Wikipedia also has information on this: http://en.wikipedia.org/wiki/Computer_virusSpyware
‘Spyware’ is something of a grey area, so there’s no copy-book definition for it. However, as the name suggests, it’s often loosely defined as software that is designed to gather data from a computer and forward it to a third party without the consent or knowledge of the computer’s owner....
Again, Wikipedia also has info on this: http://en.wikipedia.org/wiki/SpywareMalware
Malware (short for malicious software) refers to any program that is deliberately created to perform an unauthorized, often harmful, action.

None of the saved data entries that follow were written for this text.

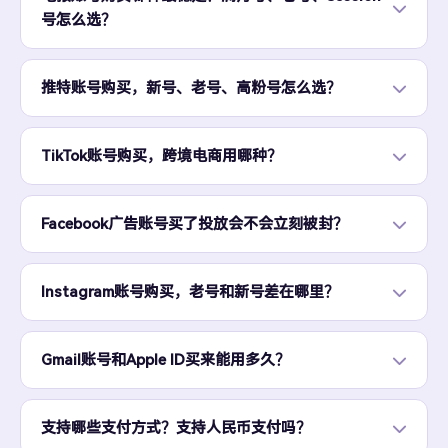
号怎么选？
推特账号购买，新号、老号、高粉号怎么选？
TikTok账号购买，跨境电商用哪种？
Facebook广告账号买了投放会不会立刻被封？
Instagram账号购买，老号和新号差在哪里？
Gmail账号和Apple ID买来能用多久？
支持哪些支付方式？支持人民币支付吗？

I hope the above illustrates the complexities of the "modern" fight against the bad boys and why thus far companies have stuck to what they did best. Considering the mass of infections and varieties out there today, no company can allow itself to simply concentrate on one area, as they would otherwise fall behind. Thus the "Internet Security Suites." As they have not yet worked on a all-in-one approach, the putting together of 3 apps into 1 has set a trend of its own. It also leaves you with little choice in terms of detection rates and performance. Thence I prefer to install three apps of my choice as "one" supposed application, which in fact is just three programmes stuck together so to say.
There is only one application I am aware of at the moment that tries to actually make only one programme instead of the three-in-one approach, by Sunbeltsoftware, but I have not tried it yet and cannot comment on it. Until the other companies try such an approach and it becomes the "standard", you will be stuck with the above scenario.

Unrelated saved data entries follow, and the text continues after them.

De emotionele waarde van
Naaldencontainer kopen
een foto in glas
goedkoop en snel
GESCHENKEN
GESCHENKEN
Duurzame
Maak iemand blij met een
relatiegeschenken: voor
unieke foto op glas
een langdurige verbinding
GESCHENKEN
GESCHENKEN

As for your "nothing is for free" thing, well. Of course the free versions may have limitations, but not in their detection rates. That would be as if they shot themselves in the foot. Who would buy their product after all, if they trade off with detection rates. What they do, is pull up nagscreens which you can click away that will tell you how much better you are off with paid software. Detection wise there should not be a difference. May be additional features which you dont always need or want, or a guard
system (often with antispyware programmes found as a paid additional).
Sorry for this rant. Its not addressed at you, but rather trying to clarify things for any registered / non-registered user here who could / would read this topic. Very important and diffuse subject.